The AI industry is starting to confront a question that could reshape its economics: do companies really need the biggest model for most of their work?
For years, the answer in much of the sector was yes. Bigger systems were treated as better systems, and the most advanced model often became the default choice. But as usage grows and inference bills rise, businesses are being pushed to look more closely at whether smaller, cheaper models can do the same jobs at lower cost.
That shift is still early, but it is gaining attention. Coinbase co-founder Brian Armstrong recently argued that demand for intelligence is effectively limitless, yet most workloads could soon move to models that are far less expensive. In a post on X, he predicted that 80% of workloads will run on models that are 99% cheaper within 12 to 18 months, while a smaller share of tasks will continue to rely on frontier systems for cases where maximum capability matters.
If that forecast proves accurate, the consequences would be broad. Tech companies have spent years competing on model quality, which often meant using the most powerful available system by default. A real shift toward smaller models would change how AI products are built, priced and sold. It would also threaten the revenue outlook for major model developers such as OpenAI and Anthropic, which are preparing for public listings and counting on growing demand for their most advanced offerings.
Early evidence suggests that smaller models can sometimes be substituted without hurting results, as long as the workflow is designed carefully. Harvey, which makes AI tools for legal work, recently said it cut inference costs by three times in a test with Fireworks AI without lowering quality. The setup used Claude Opus and Fireworks’ GLM 5.1, while reserving the most demanding tasks for Opus. According to Harvey co-founder Gabe Pereyra, the company still prioritizes quality, but defines it more narrowly now as getting the right answer efficiently rather than using the largest model everywhere.
That distinction matters because the debate is not only about proprietary models versus open-weight alternatives, even though that is often how the competition is framed. The deeper divide may be between large models and small ones. A company can reduce costs by moving from one large system to another cheaper one, but similar savings may also come from using a compact model that performs well enough for the task at hand.

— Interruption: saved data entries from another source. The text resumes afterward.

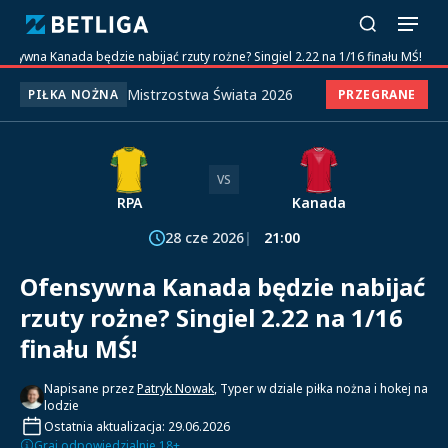
ensywna Kanada będzie nabijać rzuty rożne? Singiel 2.22 na 1/16 finału MŚ!
Mistrzostwa Świata 2026
PIŁKA NOŻNA
PRZEGRANE
VS
RPA
Kanada
28 cze 2026
21:00
Ofensywna Kanada będzie nabijać
rzuty rożne? Singiel 2.22 na 1/16
finału MŚ!
Napisane przez
Patryk Nowak
, Typer w dziale piłka nożna i hokej na
lodzie
Ostatnia aktualizacja: 29.06.2026
Graj odpowiedzialnie 18+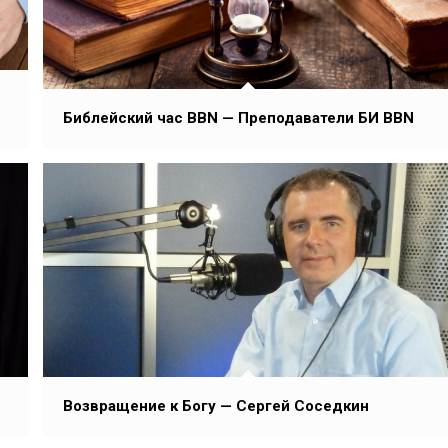
Библейский час BBN — Преподаватели БИ BBN
Возвращение к Богу — Сергей Соседкин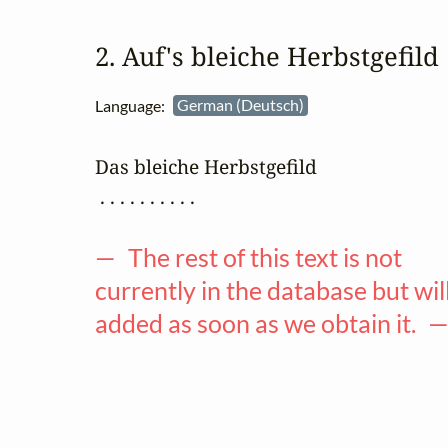
2. Auf's bleiche Herbstgefild
Language:
German (Deutsch)
Das bleiche Herbstgefild

 . . . . . . . . . .

— The rest of this text is not
currently in the database but wil
added as soon as we obtain it. 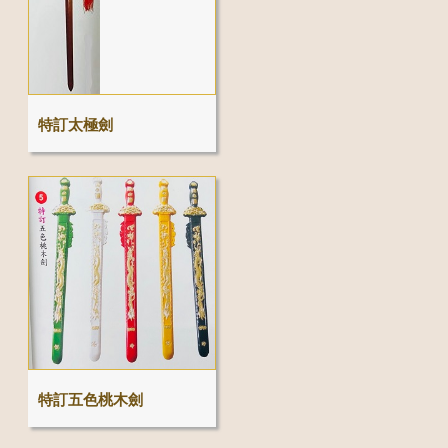
特訂太極劍
特訂五色桃木劍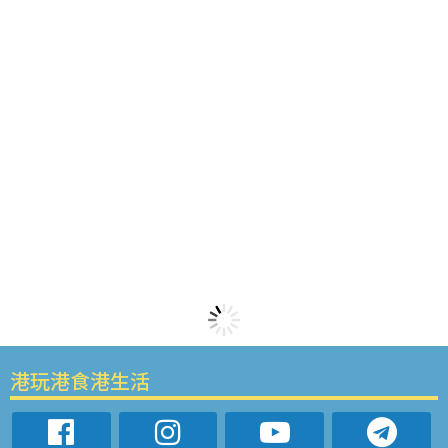
港玩港食港生活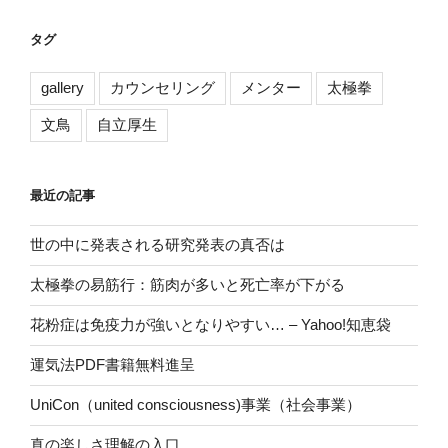
タグ
gallery
カウンセリング
メンター
太極拳
文鳥
自立厚生
最近の記事
世の中に発表される研究発表の真否は
太極拳の易筋行：筋肉が多いと死亡率が下がる
花粉症は免疫力が強いとなりやすい… – Yahoo!知恵袋
運気法PDF書籍無料進呈
UniCon（united consciousness)事業（社会事業）
真の楽しさ理解の入口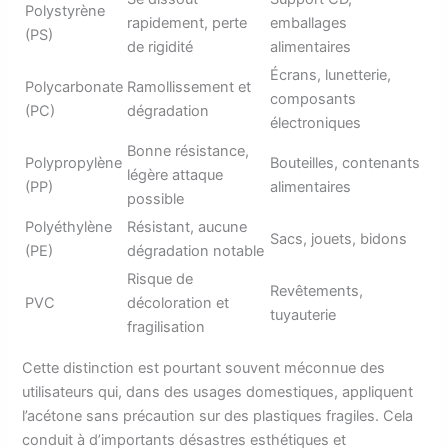
Polystyrène
rapidement, perte
emballages
(PS)
de rigidité
alimentaires
Écrans, lunetterie,
Polycarbonate
Ramollissement et
composants
(PC)
dégradation
électroniques
Bonne résistance,
Polypropylène
Bouteilles, contenants
légère attaque
(PP)
alimentaires
possible
Polyéthylène
Résistant, aucune
Sacs, jouets, bidons
(PE)
dégradation notable
Risque de
Revêtements,
PVC
décoloration et
tuyauterie
fragilisation
Cette distinction est pourtant souvent méconnue des
utilisateurs qui, dans des usages domestiques, appliquent
l’acétone sans précaution sur des plastiques fragiles. Cela
conduit à d’importants désastres esthétiques et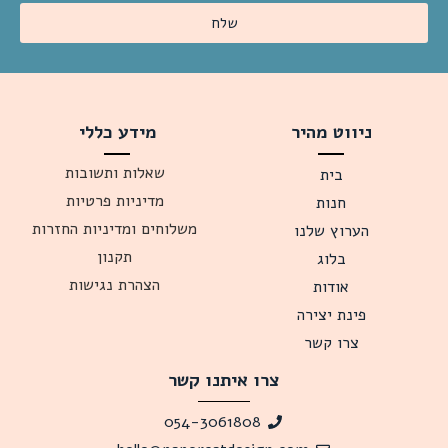
שלח
ניווט מהיר
מידע כללי
שאלות ותשובות
בית
מדיניות פרטיות
חנות
משלוחים ומדיניות החזרות
הערוץ שלנו
תקנון
בלוג
הצהרת נגישות
אודות
פינת יצירה
צרו קשר
צרו איתנו קשר
054-3061808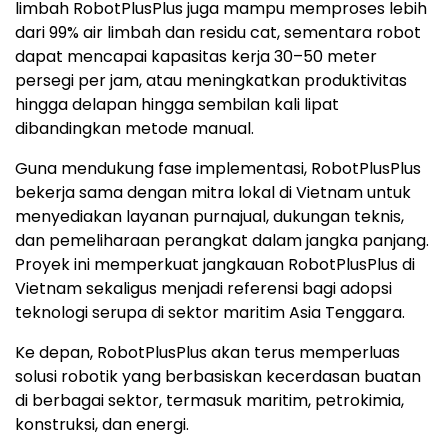
limbah RobotPlusPlus juga mampu memproses lebih
dari 99% air limbah dan residu cat, sementara robot
dapat mencapai kapasitas kerja 30–50 meter
persegi per jam, atau meningkatkan produktivitas
hingga delapan hingga sembilan kali lipat
dibandingkan metode manual.
Guna mendukung fase implementasi, RobotPlusPlus
bekerja sama dengan mitra lokal di Vietnam untuk
menyediakan layanan purnajual, dukungan teknis,
dan pemeliharaan perangkat dalam jangka panjang.
Proyek ini memperkuat jangkauan RobotPlusPlus di
Vietnam sekaligus menjadi referensi bagi adopsi
teknologi serupa di sektor maritim Asia Tenggara.
Ke depan, RobotPlusPlus akan terus memperluas
solusi robotik yang berbasiskan kecerdasan buatan
di berbagai sektor, termasuk maritim, petrokimia,
konstruksi, dan energi.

The industry’s current price war is partly about where inference runs, whether inside the major labs or through independent hosts for open-weight models. But that competition does not fully answer the larger question of how much compute is actually necessary. The old assumption was that more compute generally meant better performance, and investors were willing to absorb the expense while the market matured.
That environment is changing. Token prices are rising, subsidies are easing and enterprise customers are beginning to feel real pressure to manage usage more carefully. Some may respond by making fewer model calls, trimming context length or dropping less promising AI projects altogether. Others may decide that smaller models are good enough for most tasks.
If that becomes the norm, it could slow the growth of inference demand and force a broader reckoning over how much money it makes sense to spend training frontier models. For now, the answer is still unsettled. But the pressure to learn to love cheaper AI models is clearly building.